B University of Adelaide, Adelaide, SA, Australia.

C Molecular Plant Breeding Cooperative Research Centre, PMB 1, Glen Osmond, SA 5064, Australia.

D NSW Agriculture, Agricultural Institute, Wagga Wagga, NSW 2650, Australia.

E Corresponding author. Email: joe.panozzo@dpi.vic.gov.au

Australian Journal of Agricultural Research 58(9) 858-866 https://doi.org/10.1071/AR06203
Submitted: 19 June 2006  Accepted: 16 May 2007   Published: 28 September 2007

Abstract

Selection for malting quality traits is a major breeding objective for barley breeding programs. With molecular markers linked to loci affecting these traits, this selection can be undertaken at an earlier stage of the breeding program than is possible using conventional tests. Quantitative trait loci (QTLs) associated with malting quality traits were mapped in 2 populations derived from parents with elite malting quality. Progeny from an Arapiles/Franklin population grown in 4 environments and an Alexis/Sloop population grown in 5 environments were tested for grain protein percentage, α-amylase activity, diastatic power, hot water extract, wort viscosity, wort β-glucan, β-glucanase, and free α-amino acids. QTL analysis was performed using a one-stage approach, which allowed for modelling of spatial variation in the field, and in each phase of the malting quality analysis in the laboratory. QTLs for malting quality traits were detected on all chromosomes and for both populations. Few of these QTLs were significant in all of the environments, indicating that QTL × environment interactions were important. There were many coincident QTLs for traits that are expected to be related such as diastatic power and α-amylase activity, wort β-glucan and wort viscosity and for some traits that are not expected to be related such as hot water extract and malt viscosity.

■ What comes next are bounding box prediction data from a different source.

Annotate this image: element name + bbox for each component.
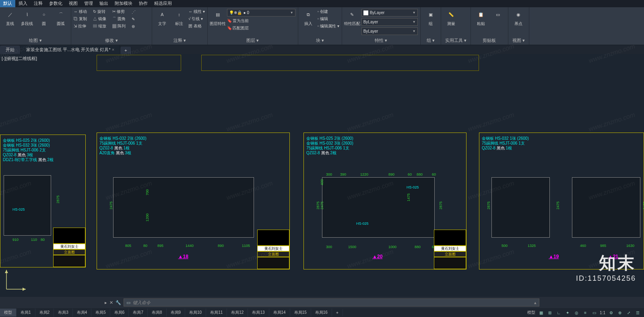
measure-button[interactable]: 📏测量 bbox=[444, 9, 459, 27]
panel-draw-caption[interactable]: 绘图 ▾ bbox=[2, 37, 68, 45]
viewport-controls[interactable]: [-][俯视][二维线框] bbox=[2, 56, 37, 62]
drawing-viewport[interactable]: [-][俯视][二维线框] 金钢板 HS-025 2张 (2600)金钢板 HS… bbox=[0, 54, 644, 294]
menu-管理[interactable]: 管理 bbox=[81, 0, 96, 7]
property-dropdown-2[interactable]: ByLayer▼ bbox=[361, 27, 418, 35]
close-command-icon[interactable]: ✕ bbox=[109, 300, 113, 305]
layout-tab-布局2[interactable]: 布局2 bbox=[35, 309, 54, 317]
text-button[interactable]: A文字 bbox=[155, 9, 170, 27]
modify-tool[interactable]: ⿻ 复制 bbox=[74, 16, 91, 22]
多段线-icon: ⌇ bbox=[21, 9, 33, 20]
draw-多段线[interactable]: ⌇ 多段线 bbox=[19, 9, 35, 27]
draw-圆[interactable]: ○ 圆 bbox=[36, 9, 52, 27]
match-properties-button[interactable]: ✎特性匹配 bbox=[345, 9, 360, 27]
layout-tab-布局8[interactable]: 布局8 bbox=[148, 309, 167, 317]
layout-tab-布局12[interactable]: 布局12 bbox=[227, 309, 248, 317]
customize-icon[interactable]: ☰ bbox=[634, 309, 641, 316]
menu-输出[interactable]: 输出 bbox=[96, 0, 111, 7]
layout-tab-布局13[interactable]: 布局13 bbox=[248, 309, 269, 317]
settings-icon[interactable]: ⚙ bbox=[608, 309, 614, 316]
draw-圆弧[interactable]: ⌒ 圆弧 bbox=[53, 9, 68, 27]
annotate-tool[interactable]: 囲 表格 bbox=[188, 23, 202, 29]
menu-默认[interactable]: 默认 bbox=[0, 0, 15, 7]
modify-tool[interactable]: ✎ bbox=[132, 17, 149, 21]
modify-tool[interactable]: ⇲ 拉伸 bbox=[74, 23, 91, 29]
draw-直线[interactable]: ／ 直线 bbox=[2, 9, 18, 27]
layout-tab-布局10[interactable]: 布局10 bbox=[185, 309, 206, 317]
layout-tab-布局6[interactable]: 布局6 bbox=[110, 309, 129, 317]
layer-tool[interactable]: 🔖 匹配图层 bbox=[227, 25, 249, 31]
material-label: HS-025 bbox=[407, 185, 419, 189]
modify-tool[interactable]: ↻ 旋转 bbox=[93, 9, 111, 15]
modify-tool[interactable]: ↔ 移动 bbox=[74, 9, 91, 15]
layout-tab-布局1[interactable]: 布局1 bbox=[17, 309, 35, 317]
layout-tab-布局16[interactable]: 布局16 bbox=[311, 309, 332, 317]
model-space-toggle[interactable]: 模型 bbox=[527, 310, 535, 315]
polar-icon[interactable]: ✦ bbox=[564, 309, 571, 316]
property-dropdown-0[interactable]: ByLayer▼ bbox=[361, 9, 418, 17]
annotate-tool[interactable]: ↔ 线性 ▾ bbox=[188, 9, 205, 15]
snap-icon[interactable]: ⊞ bbox=[547, 309, 553, 316]
layout-tab-布局4[interactable]: 布局4 bbox=[73, 309, 92, 317]
sheet-button[interactable]: ▭ bbox=[490, 9, 506, 21]
layer-properties-button[interactable]: ▤图层特性 bbox=[210, 9, 225, 27]
圆弧-icon: ⌒ bbox=[55, 9, 66, 20]
layout-tab-布局11[interactable]: 布局11 bbox=[206, 309, 227, 317]
new-tab-button[interactable]: + bbox=[120, 47, 131, 54]
command-menu-icon[interactable]: ▴ bbox=[534, 300, 537, 305]
isolate-icon[interactable]: ⊕ bbox=[617, 309, 623, 316]
cycling-icon[interactable]: ▭ bbox=[591, 309, 597, 316]
modify-tool[interactable]: ⌒ 圆角 bbox=[112, 16, 130, 22]
annotate-tool[interactable]: √ 引线 ▾ bbox=[188, 16, 203, 22]
recent-commands-icon[interactable]: ▸ bbox=[105, 300, 107, 305]
modify-tool[interactable]: ▦ 阵列 bbox=[112, 23, 130, 29]
menu-协作[interactable]: 协作 bbox=[136, 0, 151, 7]
lineweight-icon[interactable]: ≡ bbox=[582, 309, 588, 316]
menu-附加模块[interactable]: 附加模块 bbox=[111, 0, 136, 7]
modify-tool[interactable]: ⋰ bbox=[132, 10, 149, 14]
modify-tool[interactable]: ▤ 缩放 bbox=[93, 23, 111, 29]
fullscreen-icon[interactable]: ⤢ bbox=[625, 309, 632, 316]
直线-icon: ／ bbox=[4, 9, 16, 20]
modify-tool[interactable]: △ 镜像 bbox=[93, 16, 111, 22]
group-button[interactable]: ▣组 bbox=[423, 9, 438, 27]
block-tool[interactable]: ▫ 创建 bbox=[318, 9, 328, 15]
layout-tab-布局9[interactable]: 布局9 bbox=[167, 309, 186, 317]
layout-tab-布局7[interactable]: 布局7 bbox=[129, 309, 148, 317]
scale-display[interactable]: 1:1 bbox=[600, 311, 605, 315]
block-tool[interactable]: ▫ 编辑属性 ▾ bbox=[318, 23, 339, 29]
layout-tab-布局3[interactable]: 布局3 bbox=[54, 309, 73, 317]
tab-start[interactable]: 开始 bbox=[0, 46, 21, 54]
layer-dropdown[interactable]: 💡❄🔒● 0▼ bbox=[227, 9, 295, 17]
insert-block-button[interactable]: ⧉插入 bbox=[301, 9, 316, 27]
panel-view: ◉基点 视图 ▾ bbox=[508, 7, 529, 45]
basepoint-button[interactable]: ◉基点 bbox=[511, 9, 526, 27]
customize-command-icon[interactable]: 🔧 bbox=[116, 300, 121, 305]
menu-视图[interactable]: 视图 bbox=[66, 0, 81, 7]
layout-tab-布局14[interactable]: 布局14 bbox=[269, 309, 290, 317]
menu-精选应用[interactable]: 精选应用 bbox=[151, 0, 175, 7]
menu-插入[interactable]: 插入 bbox=[15, 0, 31, 7]
menu-参数化[interactable]: 参数化 bbox=[46, 0, 66, 7]
elevation bbox=[113, 177, 254, 238]
osnap-icon[interactable]: ◎ bbox=[573, 309, 580, 316]
modify-tool[interactable]: ⊜ bbox=[132, 24, 149, 29]
layout-tab-布局15[interactable]: 布局15 bbox=[290, 309, 311, 317]
close-tab-icon[interactable]: × bbox=[112, 47, 114, 52]
dim-icon: ↕ bbox=[173, 9, 185, 20]
menu-注释[interactable]: 注释 bbox=[31, 0, 46, 7]
panel-modify-caption[interactable]: 修改 ▾ bbox=[74, 37, 149, 45]
layout-tab-模型[interactable]: 模型 bbox=[0, 309, 17, 317]
dim-button[interactable]: ↕标注 bbox=[171, 9, 187, 27]
paste-button[interactable]: 📋粘贴 bbox=[473, 9, 489, 27]
watermark: www.znzmo.com bbox=[467, 111, 515, 133]
layout-tab-布局5[interactable]: 布局5 bbox=[91, 309, 110, 317]
grid-icon[interactable] bbox=[538, 309, 544, 316]
tab-document[interactable]: 家装全套施工图纸 平...水电 开关插座 灯具* × bbox=[21, 46, 120, 54]
ortho-icon[interactable]: ∟ bbox=[555, 309, 562, 316]
property-dropdown-1[interactable]: ByLayer▼ bbox=[361, 18, 418, 26]
command-input[interactable]: ▭ 键入命令 ▴ bbox=[124, 298, 539, 307]
layout-add-button[interactable]: + bbox=[332, 309, 343, 316]
block-tool[interactable]: ▫ 编辑 bbox=[318, 16, 328, 22]
layer-tool[interactable]: 🔖 置为当前 bbox=[227, 18, 249, 24]
modify-tool[interactable]: ✂ 修剪 bbox=[112, 9, 130, 15]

Additional keywords: malting quality, quantitative trait loci, QTL molecular markers.


Acknowledgments

The authors thank Kylie Camilleri, Belinda Evans, Sacha Gasperini, and the Department of Primary Industries Barley Quality Laboratory. The financial support of the Grains Research and Development Corporation is gratefully acknowledged. Colleagues of the Australian Winter Cereals Molecular Marker Program and Greg Lott, University of Adelaide, are also thanked. Helena Oakey is thanked for help with the preparation of figures.